I was as surprised as everybody else that our Parliament has soundly rebuffed the call for airstrikes against Syria in the light of the (so far only probable) use of chemical weapons by Assad. But I’m also glad.What was strange in the few days it was being discussed was the lack of in-depth examination of the issue by the press here. It was almost as if war had already been declared, and everyone assumed that, like Iraq, Afghanistan and a succession of other British military conflicts, it was just a matter of formality to get the thing going. As in 2003, Mr Cameron’s “No decision has been made” was assumed to mean only “the missiles have not yet been fired.”
It’s only after the parliamentary debate that people seem to be seriously addressing the lack of any real strategic aims, withdrawal strategy or, indeed, legal or moral justification. “Something must be done” seems the strongest argument in favour, which was always a bad reason for ineffective interventions when I was a doctor, just as it is for unscientific badger culls to fight bovine TB. If you’re going to take, or lose, many lives you’d better have a plan, rather than just the impulse to do something awesome.
But it turns out that the lessons of the Iraq debacle (which I opposed at the time) and the prolonged Afghan war (which I saw as inevitable at the start, but opposed when it became a historically ill-informed attempt to create a new state in our own image) have sunk deeper into the national and political psyche than the government realises. And maybe the recent revelations of GCHQ as a willing puppet of the NSA’s Orwellian activities have had an influence too.
We are really not sure under what mandate Great Britain, with sweeping recent cuts to its armed forces, should have a responsibility to police world affairs. The sober answer seems to be that we only police conflicts that affect US national interests.
Libya was an exception – but it’s arguable whether that campaign has not also been a strategic failure: certainly it has not helped the minorities like Christians any more than the Iraqi or Afghan campaigns have.
Supporters of military intervention speak of the “will of the international community” being frustrated by parliament’s rejection of air strikes – but if there really was such a will, our absence on this occasion shouldn’t make much difference to the whole world’s united efforts … oh, I forgot, it looks like the international community’s will is also being frustrated by its own organ, the United Nations, which is why we want to ignore it.
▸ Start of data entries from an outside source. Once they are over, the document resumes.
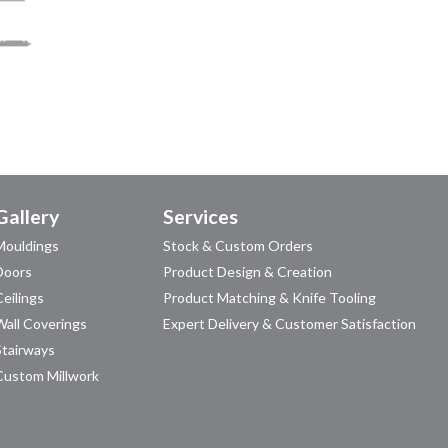
Gallery
Services
Mouldings
Stock & Custom Orders
Doors
Product Design & Creation
Ceilings
Product Matching & Knife Tooling
Wall Coverings
Expert Delivery & Customer Satisfaction
Stairways
Custom Millwork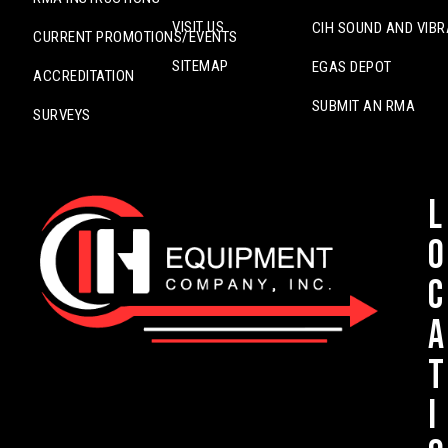
VISIT US
CIH SOUND AND VIBR
CURRENT PROMOTIONS/EVENTS
SITEMAP
EGAS DEPOT
ACCREDITATION
SUBMIT AN RMA
SURVEYS
L
o
c
a
t
i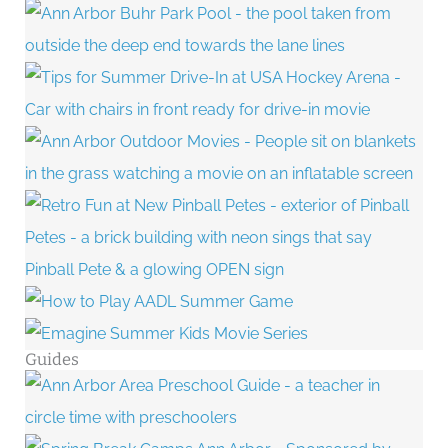
Guides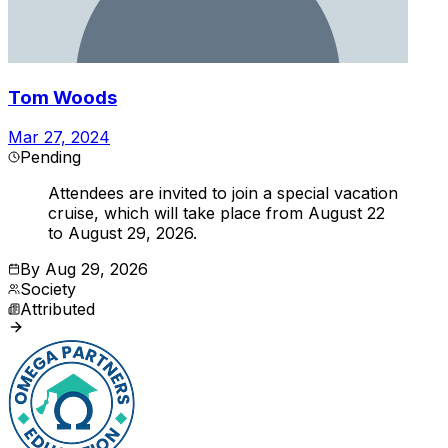
Tom Woods
Mar 27, 2024
Pending
Attendees are invited to join a special vacation
cruise, which will take place from August 22
to August 29, 2026.
By
Aug 29, 2026
Society
Attributed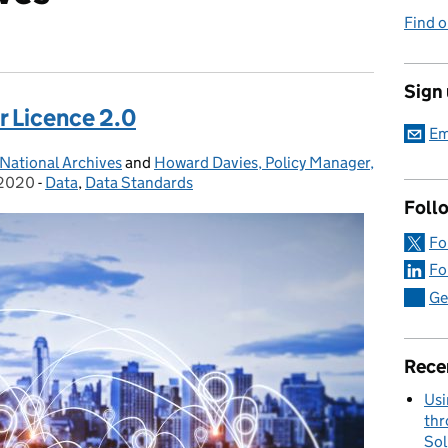
Find o
Sign
r Licence 2.0
Em
National Archives
and
Howard Davies, Policy Manager,
 2020
-
Data
Categories:
,
Data Standards
Foll
Fo
Fo
Ge
Rece
Usi
thr
Sol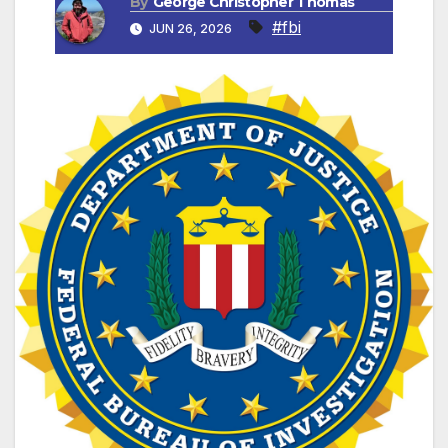
By
George Christopher Thomas
#fbi
JUN 26, 2026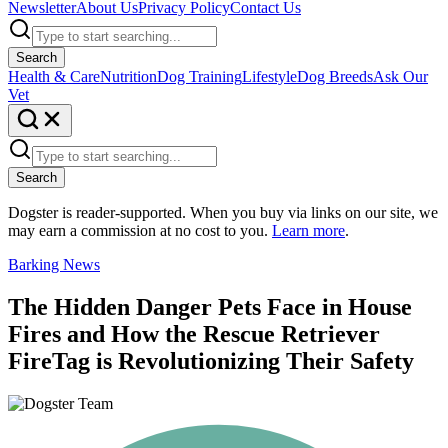
Newsletter
About Us
Privacy Policy
Contact Us
Search
Health & Care
Nutrition
Dog Training
Lifestyle
Dog Breeds
Ask Our
Vet
Search
Dogster is reader-supported. When you buy via links on our site, we
may earn a commission at no cost to you.
Learn more
.
Barking News
The Hidden Danger Pets Face in House
Fires and How the Rescue Retriever
FireTag is Revolutionizing Their Safety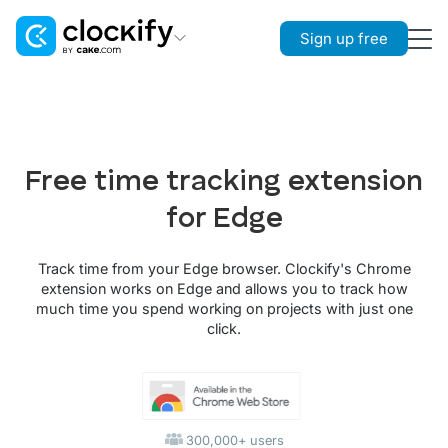
Sign up free
Clockify
Time Tracking
Plaky
Free time tracking extension
Project Management
for Edge
Pumble
Team Communication
Track time from your Edge browser. Clockify's Chrome
extension works on Edge and allows you to track how
much time you spend working on projects with just one
click.
300,000+ users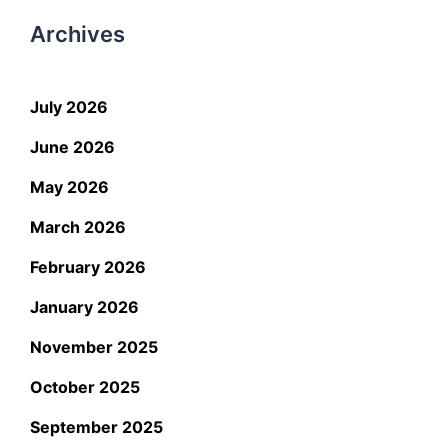
Archives
July 2026
June 2026
May 2026
March 2026
February 2026
January 2026
November 2025
October 2025
September 2025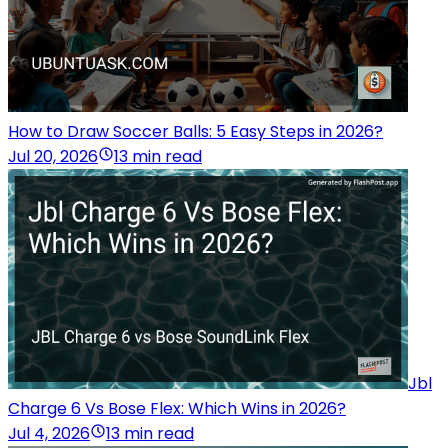
How to Draw Soccer Balls: 5 Easy Steps in 2026?
Jul 20, 2026
13 min read
Jbl
Charge 6 Vs Bose Flex: Which Wins in 2026?
Jul 4, 2026
13 min read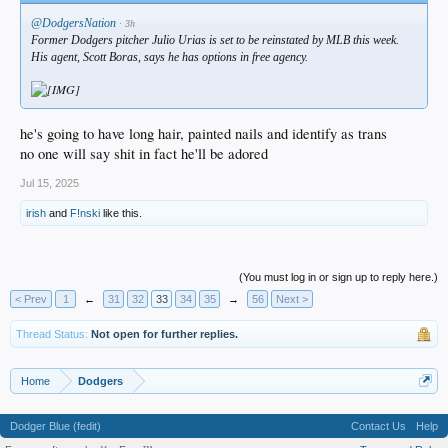
@DodgersNation
· 3h
Former Dodgers pitcher Julio Urias is set to be reinstated by MLB this week.
His agent, Scott Boras, says he has options in free agency.
he's going to have long hair, painted nails and identify as trans
no one will say shit in fact he'll be adored
Jul 15, 2025
irish
and
F!nski
like this.
(You must log in or sign up to reply here.)
< Prev
1
←
31
32
33
34
35
→
56
Next >
Thread Status:
Not open for further replies.
Home
Dodgers
Dodger Blue (fedit)
Contact Us
Help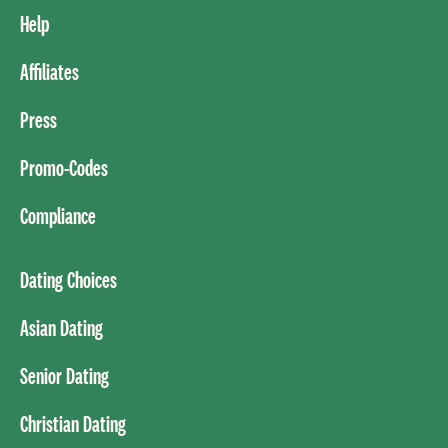
Help
Affiliates
Press
Promo-Codes
Compliance
Dating Choices
Asian Dating
Senior Dating
Christian Dating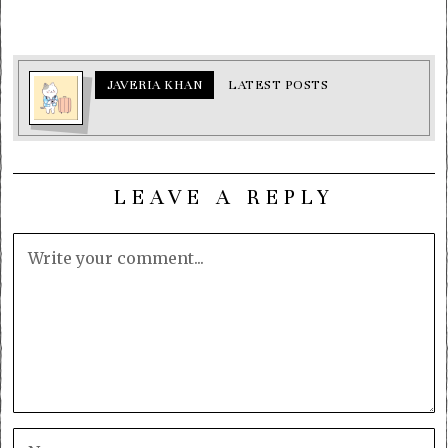
JAVERIA KHAN
LATEST POSTS
LEAVE A REPLY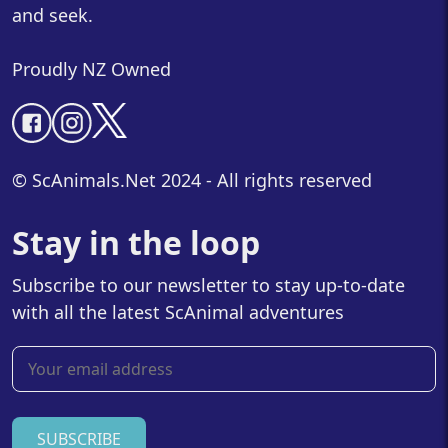
and seek.
Proudly NZ Owned
© ScAnimals.Net 2024 - All rights reserved
Stay in the loop
Subscribe to our newsletter to stay up-to-date
with all the latest ScAnimal adventures
SUBSCRIBE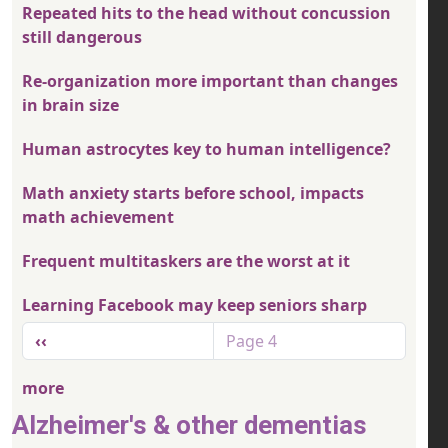
Repeated hits to the head without concussion
still dangerous
Re-organization more important than changes
in brain size
Human astrocytes key to human intelligence?
Math anxiety starts before school, impacts
math achievement
Frequent multitaskers are the worst at it
Learning Facebook may keep seniors sharp
Pagination
Previous page
‹‹
Page 4
more
Alzheimer's & other dementias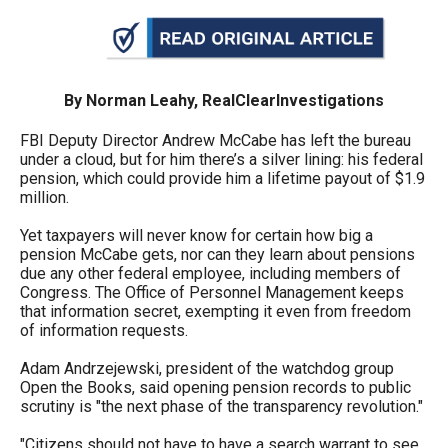
arrows
will
open
main
By Norman Leahy, RealClearInvestigations
level
FBI Deputy Director Andrew McCabe has left the bureau
menus
under a cloud, but for him there’s a silver lining: his federal
pension, which could provide him a lifetime payout of $1.9
and
million.
toggle
Yet taxpayers will never know for certain how big a
through
pension McCabe gets, nor can they learn about pensions
sub
due any other federal employee, including members of
tier
Congress. The Office of Personnel Management keeps
that information secret, exempting it even from freedom
links.
of information requests.
Enter
Adam Andrzejewski, president of the watchdog group
and
Open the Books, said opening pension records to public
space
scrutiny is "the next phase of the transparency revolution."
open
"Citizens should not have to have a search warrant to see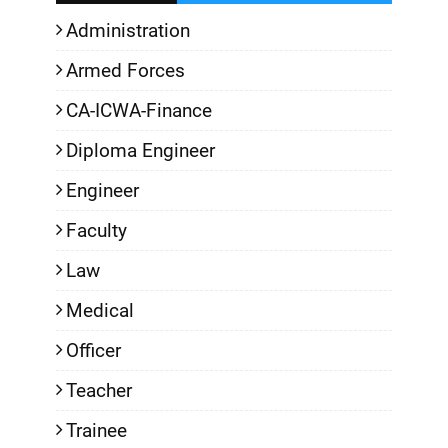
Administration
Armed Forces
CA-ICWA-Finance
Diploma Engineer
Engineer
Faculty
Law
Medical
Officer
Teacher
Trainee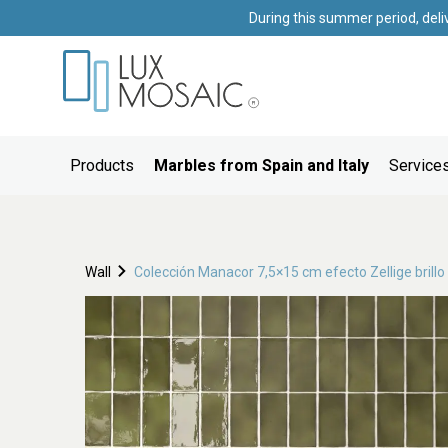
During this summer period, deli
Products
Marbles from Spain and Italy
Services
Wall
Colección Manacor 7,5×15 cm efecto Zellige brillo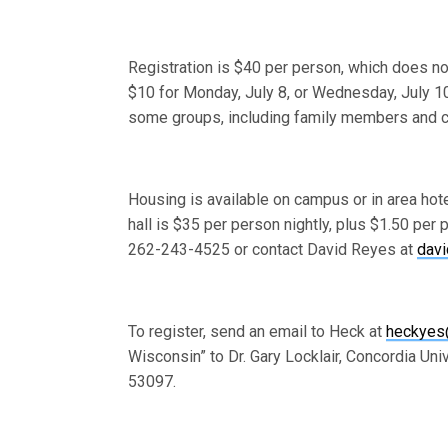
Registration is $40 per person, which does no
$10 for Monday, July 8, or Wednesday, July 10,
some groups, including family members and ch
Housing is available on campus or in area hot
hall is $35 per person nightly, plus $1.50 per
262-243-4525 or contact David Reyes at
dav
To register, send an email to Heck at
heckyes
Wisconsin” to Dr. Gary Locklair, Concordia Un
53097.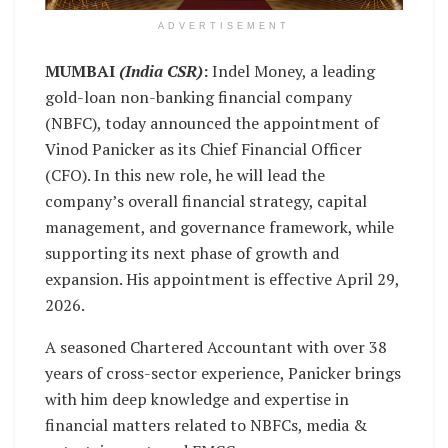
ADVERTISEMENT
MUMBAI
(India CSR)
:
Indel Money, a leading
gold-loan non-banking financial company
(NBFC), today announced the appointment of
Vinod Panicker as its Chief Financial Officer
(CFO). In this new role, he will lead the
company’s overall financial strategy, capital
management, and governance framework, while
supporting its next phase of growth and
expansion. His appointment is effective April 29,
2026.
A seasoned Chartered Accountant with over 38
years of cross-sector experience, Panicker brings
with him deep knowledge and expertise in
financial matters related to NBFCs, media &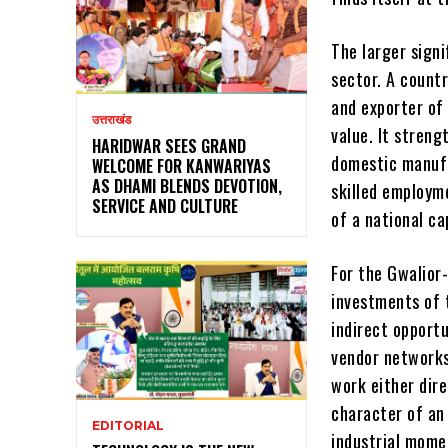
The larger signi
sector. A count
and exporter of
उत्तराखंड
value. It stren
HARIDWAR SEES GRAND
domestic manufa
WELCOME FOR KANWARIYAS
AS DHAMI BLENDS DEVOTION,
skilled employme
SERVICE AND CULTURE
of a national cap
For the Gwalior
investments of 
indirect opportu
vendor networks
work either dir
character of an 
EDITORIAL
industrial mom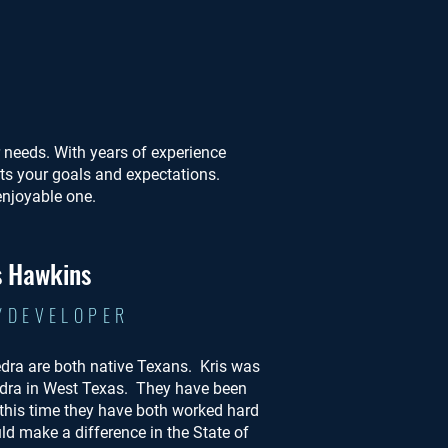
ur needs. With years of experience
ets your goals and expectations.
enjoyable one.
s Hawkins
/DEVELOPER
edra are both native Texans. Kris was
dra in West Texas. They have been
 this time they have both worked hard
ld make a difference in the State of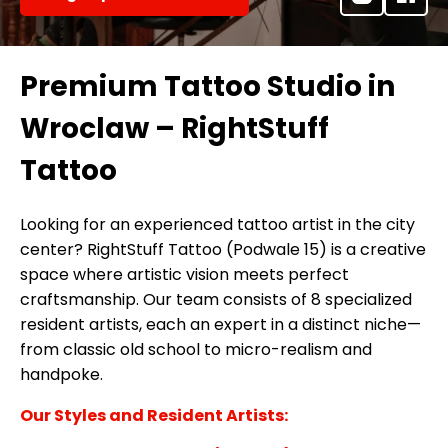
Premium Tattoo Studio in
Wroclaw – RightStuff
Tattoo
Looking for an experienced tattoo artist in the city
center? RightStuff Tattoo (Podwale 15) is a creative
space where artistic vision meets perfect
craftsmanship. Our team consists of 8 specialized
resident artists, each an expert in a distinct niche—
from classic old school to micro-realism and
handpoke.
Our Styles and Resident Artists:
A spokesman in the US said that this move is likely to have serious effects on the “special relationship” between Britain and the US. If that means genuine consultation between friends rather than always dancing to Washington’s tune it will be a good thing. If parliament had had the information, and the will, to say “No” to the invasion of Iraq under Tony Blair’s duplicitous leadership, the wolrd might have been a better place now, and the US more respected. Only autocrats and dictators need yes-men.
There are no easy answers. I am reminded, however, of the answer Jesus gave to the question, “Who is my neighbour?” Are we crossing to the other side of the road by not seeking to prevent further such atrocities? Or is tendering humanitarian aid where possible sufficient to calm our consciences?
My wife provoked a discussion by asking, “What’s so different about chemical weapons?” Good question. They result in horrible injuries, horrible deaths, can cause accidental ‘collateral damage’ and, worse, can be deliberately targeted at civilians. So can incendiary devices. So can every kind of ‘conventional’ weapon. My answer to the question is, “Apart from their mode of action, they’re not so very different at all”.
Yes, Assad and his cronies are wicked people, but we, as a country have needlessly maimed and killed countless civilians with conventional weapons and would, if push came to shove, use nuclear weapons.
We can hardly claim the moral high ground.
You’re not wrong about easy answers, Peter. But there’s a difference between an adult breaking up fight between two small children and the same adult weighing into a brawl he doesn’t fully understand.
I wonder how one would feel if someone like the Pope had decided the atrocities in the English civil war needed to be stopped by outside forces – without sorting out its own burning of heretics first. After all, isn’t it a war crime to torture prisoners or leave them in prison without trial?